Work order. Starting at the line with "Ergen oğlumla nasıl iletişim kurabilirim?" and ending at the line with "пальцем или силиконовой", print exactly the lines of the entries below. Pictures do not belong in the copy.

• • • • • • •

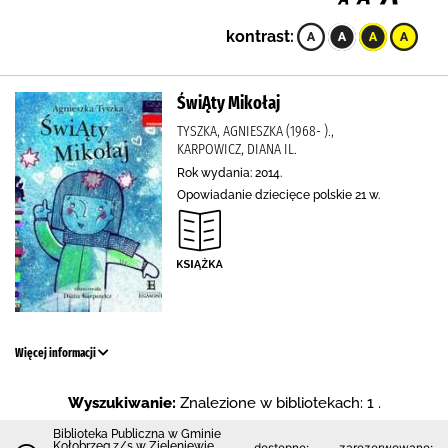
kontrast:
ŚwiĄty Mikołaj
TYSZKA, AGNIESZKA (1968- ).,
KARPOWICZ, DIANA IL.
Rok wydania: 2014.
Opowiadanie dziecięce polskie 21 w.
Więcej informacji
Wyszukiwanie:
Znalezione w bibliotekach: 1 .
Biblioteka Publiczna w Gminie
Kołobrzeg z/s w Zieleniewie.
dostępne:
zarezerwowane:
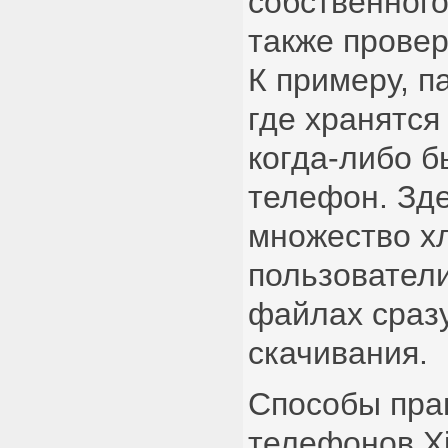
собственного
также провер
К примеру, п
где хранятся
когда-либо б
телефон. Зд
множество хл
пользовател
файлах сразу
скачивания.
Способы пра
телефонов X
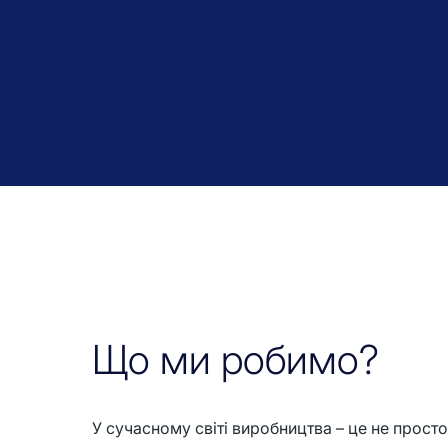
Що ми робимо?
У сучасному світі виробництва – це не прост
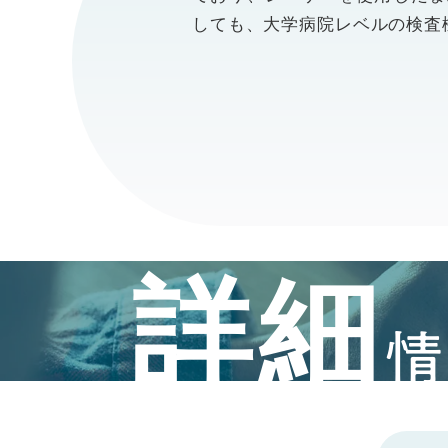
しても、大学病院レベルの検査
詳細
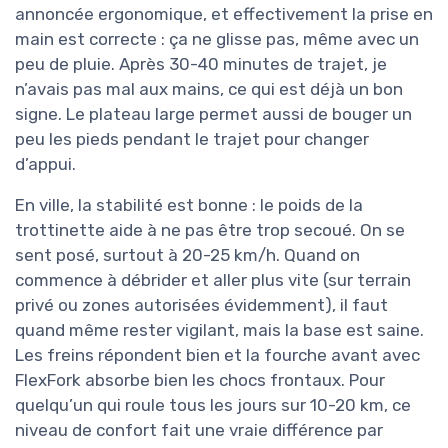
annoncée ergonomique, et effectivement la prise en
main est correcte : ça ne glisse pas, même avec un
peu de pluie. Après 30-40 minutes de trajet, je
n’avais pas mal aux mains, ce qui est déjà un bon
signe. Le plateau large permet aussi de bouger un
peu les pieds pendant le trajet pour changer
d’appui.
En ville, la stabilité est bonne : le poids de la
trottinette aide à ne pas être trop secoué. On se
sent posé, surtout à 20-25 km/h. Quand on
commence à débrider et aller plus vite (sur terrain
privé ou zones autorisées évidemment), il faut
quand même rester vigilant, mais la base est saine.
Les freins répondent bien et la fourche avant avec
FlexFork absorbe bien les chocs frontaux. Pour
quelqu’un qui roule tous les jours sur 10-20 km, ce
niveau de confort fait une vraie différence par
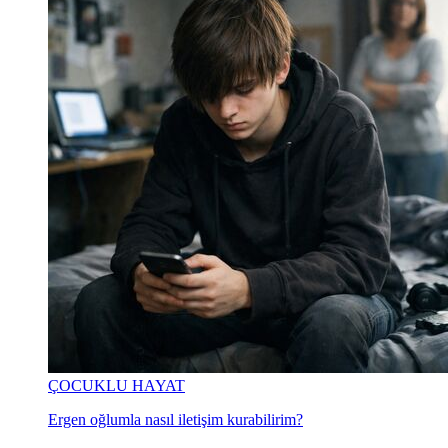
ÇOCUKLU HAYAT
Ergen oğlumla nasıl iletişim kurabilirim?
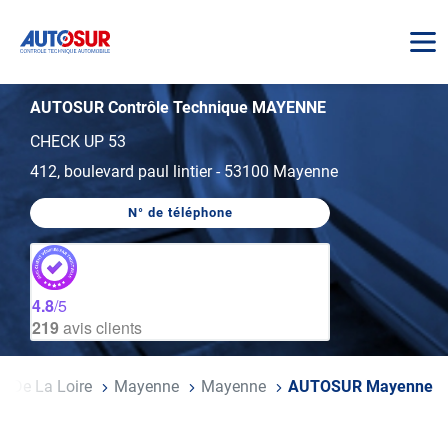
AUTOSUR
AUTOSUR Contrôle Technique MAYENNE
CHECK UP 53
412, boulevard paul lintier
-
53100 Mayenne
N° de téléphone
AFFICHER
LE
NUMÉRO
DE
TÉLÉPHONE
DU
4.8
/5
CENTRE
219
avis clients
AUTOSUR
MAYENNE
s De La Loire
Mayenne
Mayenne
AUTOSUR Mayenne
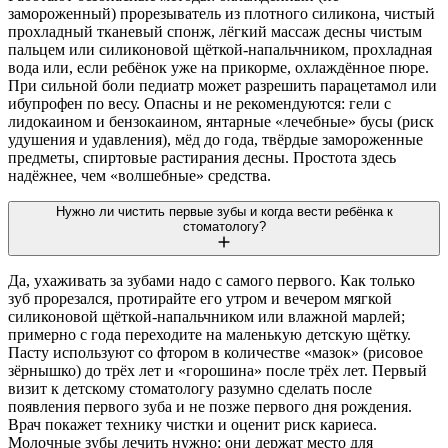
замороженный) прорезыватель из плотного силикона, чистый
прохладный тканевый спонж, лёгкий массаж десны чистым
пальцем или силиконовой щёткой-напальчником, прохладная
вода или, если ребёнок уже на прикорме, охлаждённое пюре.
При сильной боли педиатр может разрешить парацетамол или
ибупрофен по весу. Опасны и не рекомендуются: гели с
лидокаином и бензокаином, янтарные «лечебные» бусы (риск
удушения и удавления), мёд до года, твёрдые замороженные
предметы, спиртовые растирания десны. Простота здесь
надёжнее, чем «волшебные» средства.
Нужно ли чистить первые зубы и когда вести ребёнка к
стоматологу?
Да, ухаживать за зубами надо с самого первого. Как только
зуб прорезался, протирайте его утром и вечером мягкой
силиконовой щёткой-напальчником или влажной марлей;
примерно с года переходите на маленькую детскую щётку.
Пасту используют со фтором в количестве «мазок» (рисовое
зёрнышко) до трёх лет и «горошина» после трёх лет. Первый
визит к детскому стоматологу разумно сделать после
появления первого зуба и не позже первого дня рождения.
Врач покажет технику чистки и оценит риск кариеса.
Молочные зубы лечить нужно: они держат место для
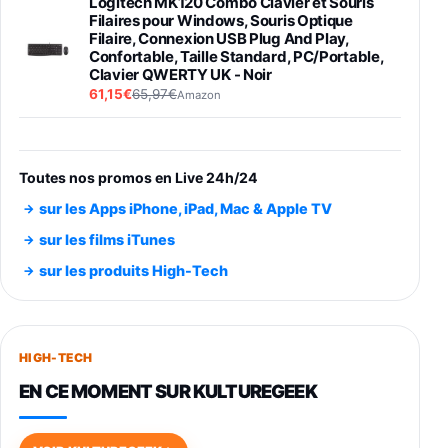
Logitech MK120 Combo Clavier et Souris
Filaires pour Windows, Souris Optique
Filaire, Connexion USB Plug And Play,
Confortable, Taille Standard, PC/Portable,
Clavier QWERTY UK - Noir
61,15€
65,97€
Amazon
PIONEER PLX-500 Blanche - Platine vinyle à
entraénement direct 3 vitesses (33-45-78
trs/min) avec pre-ampli intégré et port USB
Toutes nos promos en Live 24h/24
348,99€
384,71€
Amazon
sur les Apps iPhone, iPad, Mac & Apple TV
Smartphone SAMSUNG Galaxy S26 Ultra
sur les films iTunes
Noir 256Go
sur les produits High-Tech
891,99€
1199€
Fnac (Vendeur Tiers)
Smartphone SAMSUNG Galaxy S26+ Violet
256Go
HIGH-TECH
749,99€
1240,43€
Fnac (Vendeur Tiers)
EN CE MOMENT SUR KULTUREGEEK
Galaxy S26 256 Go Bleu
648,63€
834,71€
Fnac (Vendeur Tiers)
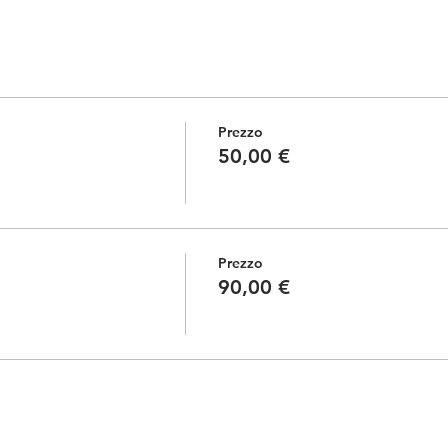
Prezzo
50,00 €
Prezzo
90,00 €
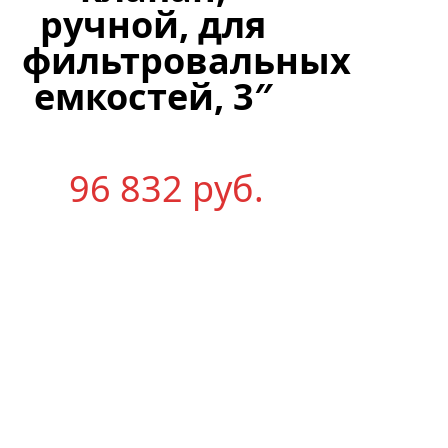
мм,
ручной, для
190
фильтровальных
мм,
емкостей, 3″
с
электр
кл-
96 832
р
уб.
ном
230
В
97
624
р
уб.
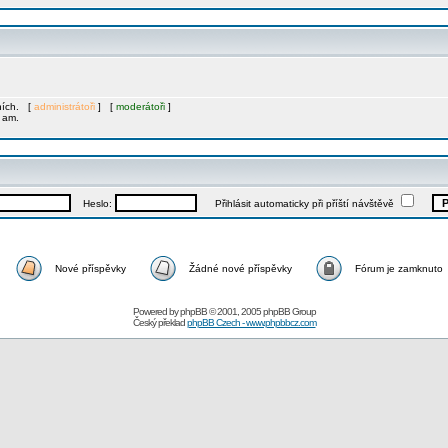
mních. [
administrátoři
] [
moderátoři
]
1 am.
Heslo:
Přihlásit automaticky při příští návštěvě
Nové příspěvky
Žádné nové příspěvky
Fórum je zamknuto
Powered by
phpBB
© 2001, 2005 phpBB Group
Český překlad
phpBB Czech - www.phpbbcz.com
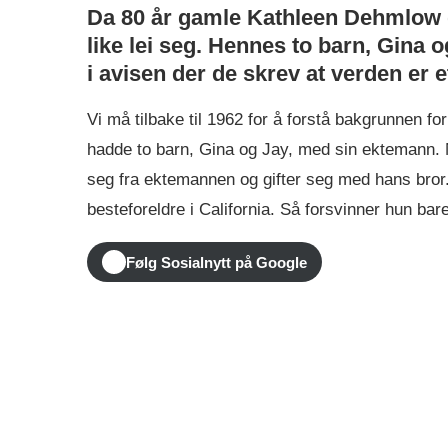
Da 80 år gamle Kathleen Dehmlow dø
like lei seg. Hennes to barn, Gina 
i avisen der de skrev at verden er 
Vi må tilbake til 1962 for å forstå bakgrunnen
hadde to barn, Gina og Jay, med sin ektemann. M
seg fra ektemannen og gifter seg med hans bror. 
besteforeldre i California. Så forsvinner hun b
Følg Sosialnytt på Google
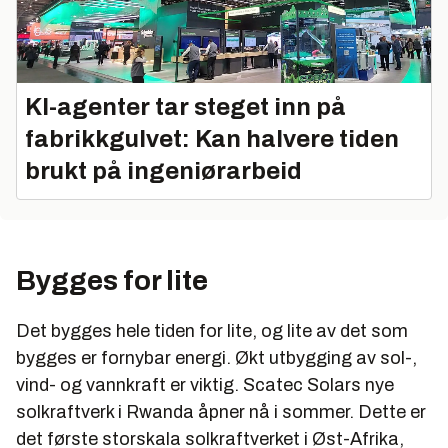
KI-agenter tar steget inn på
fabrikkgulvet: Kan halvere tiden
brukt på ingeniørarbeid
Bygges for lite
Det bygges hele tiden for lite, og lite av det som
bygges er fornybar energi. Økt utbygging av sol-,
vind- og vannkraft er viktig. Scatec Solars nye
solkraftverk i Rwanda åpner nå i sommer. Dette er
det første storskala solkraftverket i Øst-Afrika,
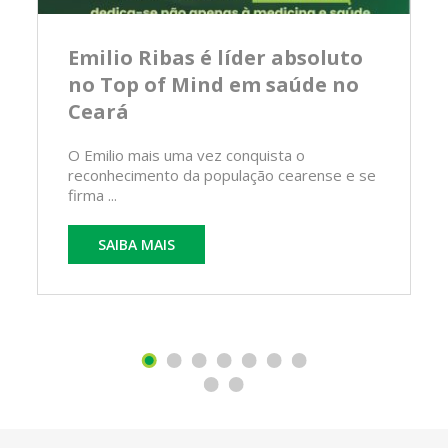
Emilio Ribas é líder absoluto
no Top of Mind em saúde no
Ceará
O Emilio mais uma vez conquista o
reconhecimento da população cearense e se
firma ...
SAIBA MAIS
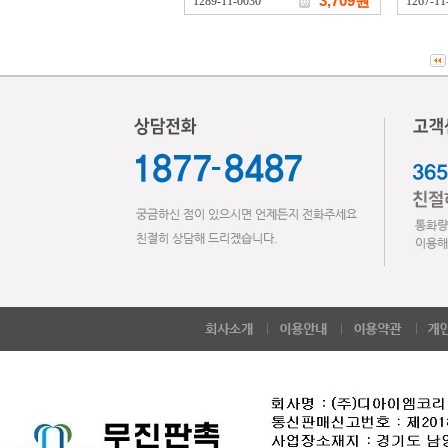
3,709원
1289-11-0030
1267-11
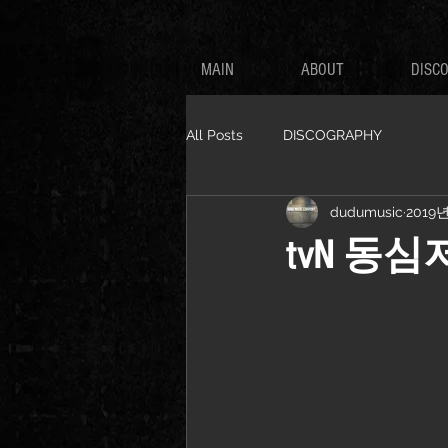
MAIN
ABOUT
DISC
All Posts
DISCOGRAPHY
dudumusic
2019
tvN 동심저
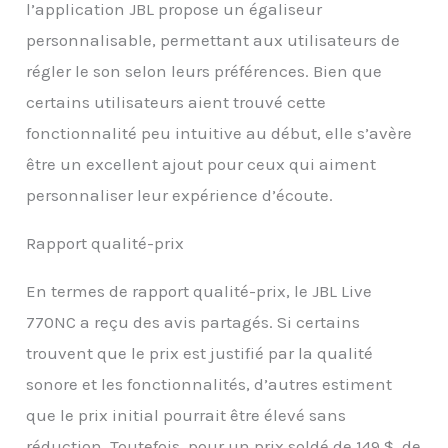
l’application JBL propose un égaliseur
personnalisable, permettant aux utilisateurs de
régler le son selon leurs préférences. Bien que
certains utilisateurs aient trouvé cette
fonctionnalité peu intuitive au début, elle s’avère
être un excellent ajout pour ceux qui aiment
personnaliser leur expérience d’écoute.
Rapport qualité-prix
En termes de rapport qualité-prix, le JBL Live
770NC a reçu des avis partagés. Si certains
trouvent que le prix est justifié par la qualité
sonore et les fonctionnalités, d’autres estiment
que le prix initial pourrait être élevé sans
réduction. Toutefois, pour un prix soldé de 149 $, de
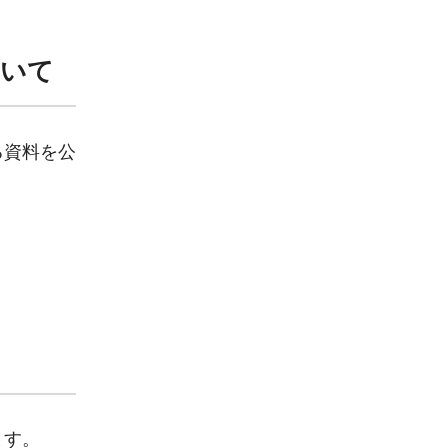
ついて
る資料を公
ます。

• • • • • • •

Solution.
Ergen oğlumla nasıl iletişim kurabilirim?
AUTOSUR
AUTOSUR Contrôle Technique MAYENNE
CHECK UP 53
412, boulevard paul lintier
-
53100 Mayenne
N° de téléphone
AFFICHER
LE
NUMÉRO
DE
TÉLÉPHONE
DU
4.8
/5
CENTRE
219
avis clients
AUTOSUR
MAYENNE
s De La Loire
Mayenne
Mayenne
AUTOSUR Mayenne
замороженный) прорезыватель из плотного силикона, чистый
прохладный тканевый спонж, лёгкий массаж десны чистым
пальцем или силиконовой щёткой-напальчником, прохладная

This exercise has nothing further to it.